Scan the entries below for the string "Cameron" and copy every line where it turns up.

Stored entries

• • • • • • •

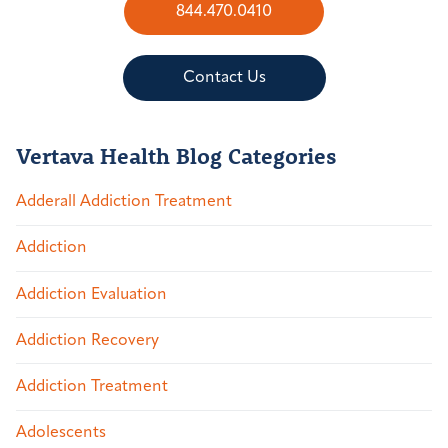
844.470.0410
Contact Us
Vertava Health Blog Categories
Adderall Addiction Treatment
Addiction
Addiction Evaluation
Addiction Recovery
Addiction Treatment
Adolescents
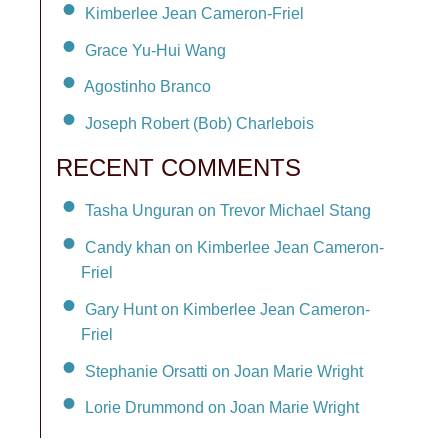
Kimberlee Jean Cameron-Friel
Grace Yu-Hui Wang
Agostinho Branco
Joseph Robert (Bob) Charlebois
RECENT COMMENTS
Tasha Unguran on Trevor Michael Stang
Candy khan on Kimberlee Jean Cameron-
Friel
Gary Hunt on Kimberlee Jean Cameron-
Friel
Stephanie Orsatti on Joan Marie Wright
Lorie Drummond on Joan Marie Wright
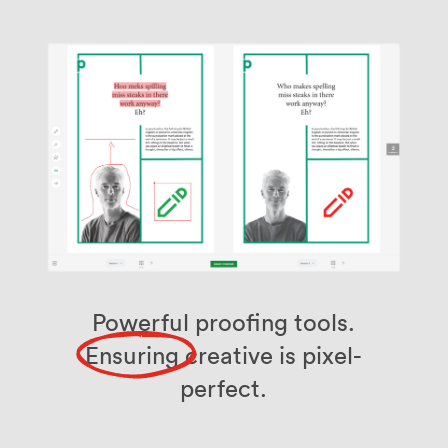
Powerful proofing tools.
Ensuring
creative is pixel-
perfect.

• • • • • • •

[RESPONSE FOR THIS EXERCISE]:
Kimberlee Jean Cameron-Friel
Candy khan on Kimberlee Jean Cameron-
Gary Hunt on Kimberlee Jean Cameron-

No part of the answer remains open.